Question 4* The consistency and quality of inspection
teams in the Ofsted inspection process
15. As already acknowledged, the best inspectors
have undoubted experience and insight of great potential value
to the sector. Most are at least competent though some do lack
the insight required to really help those being inspected benefit.
Some are too far removed from the practitioners and find it difficult
to express judgements in ways which the recipient will find helpful
in their search for improvement. Others are out of date or simply
have insufficient, recent, quality experience to be credible in
the subjects they are inspecting. However the system also seems
culpable in any lack of effectiveness of inspection teams. The
sector having to pay to receive its own good practice back has
already been outlined (under question 3). However, inspection
teams are also constrained by the perception that judgement of
standards is paramount rather than guidance towards improvement.
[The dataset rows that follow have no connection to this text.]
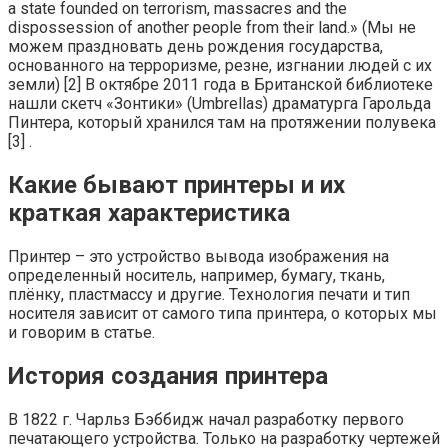
a state founded on terrorism, massacres and the
dispossession of another people from their land.» (Мы не
можем праздновать день рождения государства,
основанного на терроризме, резне, изгнании людей с их
земли) [2] В октябре 2011 года в Британской библиотеке
нашли скетч «Зонтики» (Umbrellas) драматурга Гарольда
Пинтера, который хранился там на протяжении полувека
[3] .
Какие бывают принтеры и их
краткая характеристика
Принтер – это устройство вывода изображения на
определенный носитель, например, бумагу, ткань,
плёнку, пластмассу и другие. Технология печати и тип
носителя зависит от самого типа принтера, о которых мы
и говорим в статье.
История создания принтера
В 1822 г. Чарльз Бэббидж начал разработку первого
печатающего устройства. Только на разработку чертежей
Thus inspection practice provides something of a contradiction
to Ofsted's own strapline.
16. Good inspectors will sometimes have an informal
"off the record" conversation with those they inspect
where they can clearly see what must be done to improve. However,
this is all too rare because of the constraints of the perceived
remit.
Question 5* The weight given to different factors
within the inspection process
17. Judgements made by Ofsted are still unnecessarily
narrow, and hinge too much on a narrow interpretation of success.
Landex acknowledges progress here, and the recent emphasis on
"learner outcomes", rather than "success rates"
alone, is welcome. However inspection success is still heavily
dependant on success rates and on grades achieved for main qualifications,
with too little consideration of, and weight given to, other equally
important parameters such as progression, employment or employability,
citizenship or other personal skills. Ofsted allows its inspection
to value that which can be easily measured, rather than attempting
the harder but more important task, of attempting to measure what
is valuable. A view of a range of inspection reports, and a comparison
of column inches devoted to grades and percentages of success
in main qualifications, with that given to wider aspects of success
(if included at all), will evidence the point. Good grades are
given where success rates are high. Where they are not, a good
grade will not be forthcoming, no matter what, or how good, other
factors are. Judgements by inspectors of college data compared
with national benchmarks sometimes lack validity but are still
made, and approach to data comparison is inconsistent. Landex
considers that this simplistic approach to quality does not do
justice to the complexity of the sector or to the clients it seeks
to serve. Neither does it require highly paid inspectors to make
such judgements, since finding out whether a number is higher
or lower than another (for example, compared to the previous year,
or to other providers), does not seem a high level skill worthy
of an inspectors salary.
18. Learning and skills inspection reports are commendably
concise and do contain summaries of significant issues which impact
on quality. They seem to be written mainly for potential students
and parents rather than for sector managers and other professionals
in supporting improvement (in spite of this being the likely main
audience for the reports). However, there is insufficient specific
guidance to give practical insight and support for managers to
effect improvement. This gap is seen especially in vocational
subject reports, which sometimes now read much like cross college
aspects already covered earlier in the same report.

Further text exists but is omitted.